> [Instructions for the task]: Only an exact, line-for-line copy of the data will serve as the answer.

> [Extracted data]:
►

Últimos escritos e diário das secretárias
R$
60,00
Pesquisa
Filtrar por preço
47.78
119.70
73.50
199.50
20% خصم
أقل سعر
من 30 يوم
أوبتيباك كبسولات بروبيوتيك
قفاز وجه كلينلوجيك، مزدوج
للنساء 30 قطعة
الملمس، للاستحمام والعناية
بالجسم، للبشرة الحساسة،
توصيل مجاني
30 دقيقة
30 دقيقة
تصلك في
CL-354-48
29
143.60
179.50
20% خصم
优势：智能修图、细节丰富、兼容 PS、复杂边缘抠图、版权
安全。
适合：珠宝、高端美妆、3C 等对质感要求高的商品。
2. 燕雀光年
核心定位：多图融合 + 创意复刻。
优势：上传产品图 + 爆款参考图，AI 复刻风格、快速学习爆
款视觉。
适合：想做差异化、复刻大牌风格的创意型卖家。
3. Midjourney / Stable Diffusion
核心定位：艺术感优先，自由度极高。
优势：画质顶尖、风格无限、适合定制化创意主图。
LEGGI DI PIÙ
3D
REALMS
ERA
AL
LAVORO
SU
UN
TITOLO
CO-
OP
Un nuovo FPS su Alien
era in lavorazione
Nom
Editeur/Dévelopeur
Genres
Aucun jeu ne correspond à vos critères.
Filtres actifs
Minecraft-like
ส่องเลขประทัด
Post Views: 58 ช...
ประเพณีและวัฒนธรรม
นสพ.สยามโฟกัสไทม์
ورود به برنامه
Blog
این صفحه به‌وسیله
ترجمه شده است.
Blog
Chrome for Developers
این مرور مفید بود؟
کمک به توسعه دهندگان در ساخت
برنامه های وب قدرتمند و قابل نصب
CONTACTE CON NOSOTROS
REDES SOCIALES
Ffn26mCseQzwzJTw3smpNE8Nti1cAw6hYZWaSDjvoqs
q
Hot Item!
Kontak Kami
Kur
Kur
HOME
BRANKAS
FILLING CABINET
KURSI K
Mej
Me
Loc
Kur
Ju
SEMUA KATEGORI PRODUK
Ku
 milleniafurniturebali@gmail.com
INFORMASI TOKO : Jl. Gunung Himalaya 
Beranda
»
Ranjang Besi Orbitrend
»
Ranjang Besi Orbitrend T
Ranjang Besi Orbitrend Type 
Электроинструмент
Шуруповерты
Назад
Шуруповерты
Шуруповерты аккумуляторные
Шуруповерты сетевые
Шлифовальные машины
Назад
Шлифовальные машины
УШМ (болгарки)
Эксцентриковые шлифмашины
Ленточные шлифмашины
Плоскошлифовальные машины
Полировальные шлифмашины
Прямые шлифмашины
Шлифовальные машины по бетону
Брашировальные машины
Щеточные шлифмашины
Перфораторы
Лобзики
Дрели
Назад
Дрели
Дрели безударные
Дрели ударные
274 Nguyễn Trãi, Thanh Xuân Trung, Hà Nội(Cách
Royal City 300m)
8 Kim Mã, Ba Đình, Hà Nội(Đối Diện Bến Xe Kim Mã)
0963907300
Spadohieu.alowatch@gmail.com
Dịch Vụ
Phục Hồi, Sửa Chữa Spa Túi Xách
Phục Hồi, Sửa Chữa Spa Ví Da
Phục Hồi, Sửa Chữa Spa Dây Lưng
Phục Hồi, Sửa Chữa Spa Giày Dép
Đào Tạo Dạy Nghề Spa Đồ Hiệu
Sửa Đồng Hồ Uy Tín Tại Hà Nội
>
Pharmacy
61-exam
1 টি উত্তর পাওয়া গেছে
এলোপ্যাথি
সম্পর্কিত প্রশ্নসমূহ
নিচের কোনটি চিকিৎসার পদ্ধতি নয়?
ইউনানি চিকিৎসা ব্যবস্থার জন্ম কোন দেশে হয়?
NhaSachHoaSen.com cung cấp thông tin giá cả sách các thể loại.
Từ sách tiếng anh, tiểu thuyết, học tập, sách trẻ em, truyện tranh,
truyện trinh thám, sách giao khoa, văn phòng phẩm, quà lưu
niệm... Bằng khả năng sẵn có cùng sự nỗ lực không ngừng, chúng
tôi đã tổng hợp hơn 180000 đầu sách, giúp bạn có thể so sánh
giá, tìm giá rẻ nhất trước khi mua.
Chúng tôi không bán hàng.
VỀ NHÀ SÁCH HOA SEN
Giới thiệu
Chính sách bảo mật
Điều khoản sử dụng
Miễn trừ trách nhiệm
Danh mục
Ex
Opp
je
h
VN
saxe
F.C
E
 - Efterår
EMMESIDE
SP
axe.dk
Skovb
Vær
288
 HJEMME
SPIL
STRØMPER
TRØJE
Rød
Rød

◄

> [Response below]:
Últimos escritos e diário das secretárias
R$
60,00
Pesquisa
Filtrar por preço
47.78
119.70
73.50
199.50
20% خصم
أقل سعر
من 30 يوم
أوبتيباك كبسولات بروبيوتيك
قفاز وجه كلينلوجيك، مزدوج
للنساء 30 قطعة
الملمس، للاستحمام والعناية
بالجسم، للبشرة الحساسة،
توصيل مجاني
30 دقيقة
30 دقيقة
تصلك في
CL-354-48
29
143.60
179.50
20% خصم
优势：智能修图、细节丰富、兼容 PS、复杂边缘抠图、版权
安全。
适合：珠宝、高端美妆、3C 等对质感要求高的商品。
2. 燕雀光年
核心定位：多图融合 + 创意复刻。
优势：上传产品图 + 爆款参考图，AI 复刻风格、快速学习爆
款视觉。
适合：想做差异化、复刻大牌风格的创意型卖家。
3. Midjourney / Stable Diffusion
核心定位：艺术感优先，自由度极高。
优势：画质顶尖、风格无限、适合定制化创意主图。
LEGGI DI PIÙ
3D
REALMS
ERA
AL
LAVORO
SU
UN
TITOLO
CO-
OP
Un nuovo FPS su Alien
era in lavorazione
Nom
Editeur/Dévelopeur
Genres
Aucun jeu ne correspond à vos critères.
Filtres actifs
Minecraft-like
ส่องเลขประทัด
Post Views: 58 ช...
ประเพณีและวัฒนธรรม
นสพ.สยามโฟกัสไทม์
ورود به برنامه
Blog
این صفحه به‌وسیله
ترجمه شده است.
Blog
Chrome for Developers
این مرور مفید بود؟
کمک به توسعه دهندگان در ساخت
برنامه های وب قدرتمند و قابل نصب
CONTACTE CON NOSOTROS
REDES SOCIALES
Ffn26mCseQzwzJTw3smpNE8Nti1cAw6hYZWaSDjvoqs
q
Hot Item!
Kontak Kami
Kur
Kur
HOME
BRANKAS
FILLING CABINET
KURSI K
Mej
Me
Loc
Kur
Ju
SEMUA KATEGORI PRODUK
Ku
 milleniafurniturebali@gmail.com
INFORMASI TOKO : Jl. Gunung Himalaya 
Beranda
»
Ranjang Besi Orbitrend
»
Ranjang Besi Orbitrend T
Ranjang Besi Orbitrend Type 
Электроинструмент
Шуруповерты
Назад
Шуруповерты
Шуруповерты аккумуляторные
Шуруповерты сетевые
Шлифовальные машины
Назад
Шлифовальные машины
УШМ (болгарки)
Эксцентриковые шлифмашины
Ленточные шлифмашины
Плоскошлифовальные машины
Полировальные шлифмашины
Прямые шлифмашины
Шлифовальные машины по бетону
Брашировальные машины
Щеточные шлифмашины
Перфораторы
Лобзики
Дрели
Назад
Дрели
Дрели безударные
Дрели ударные
274 Nguyễn Trãi, Thanh Xuân Trung, Hà Nội(Cách
Royal City 300m)
8 Kim Mã, Ba Đình, Hà Nội(Đối Diện Bến Xe Kim Mã)
0963907300
Spadohieu.alowatch@gmail.com
Dịch Vụ
Phục Hồi, Sửa Chữa Spa Túi Xách
Phục Hồi, Sửa Chữa Spa Ví Da
Phục Hồi, Sửa Chữa Spa Dây Lưng
Phục Hồi, Sửa Chữa Spa Giày Dép
Đào Tạo Dạy Nghề Spa Đồ Hiệu
Sửa Đồng Hồ Uy Tín Tại Hà Nội
>
Pharmacy
61-exam
1 টি উত্তর পাওয়া গেছে
এলোপ্যাথি
সম্পর্কিত প্রশ্নসমূহ
নিচের কোনটি চিকিৎসার পদ্ধতি নয়?
ইউনানি চিকিৎসা ব্যবস্থার জন্ম কোন দেশে হয়?
NhaSachHoaSen.com cung cấp thông tin giá cả sách các thể loại.
Từ sách tiếng anh, tiểu thuyết, học tập, sách trẻ em, truyện tranh,
truyện trinh thám, sách giao khoa, văn phòng phẩm, quà lưu
niệm... Bằng khả năng sẵn có cùng sự nỗ lực không ngừng, chúng
tôi đã tổng hợp hơn 180000 đầu sách, giúp bạn có thể so sánh
giá, tìm giá rẻ nhất trước khi mua.
Chúng tôi không bán hàng.
VỀ NHÀ SÁCH HOA SEN
Giới thiệu
Chính sách bảo mật
Điều khoản sử dụng
Miễn trừ trách nhiệm
Danh mục
Ex
Opp
je
h
VN
saxe
F.C
E
 - Efterår
EMMESIDE
SP
axe.dk
Skovb
Vær
288
 HJEMME
SPIL
STRØMPER
TRØJE
Rød
Rød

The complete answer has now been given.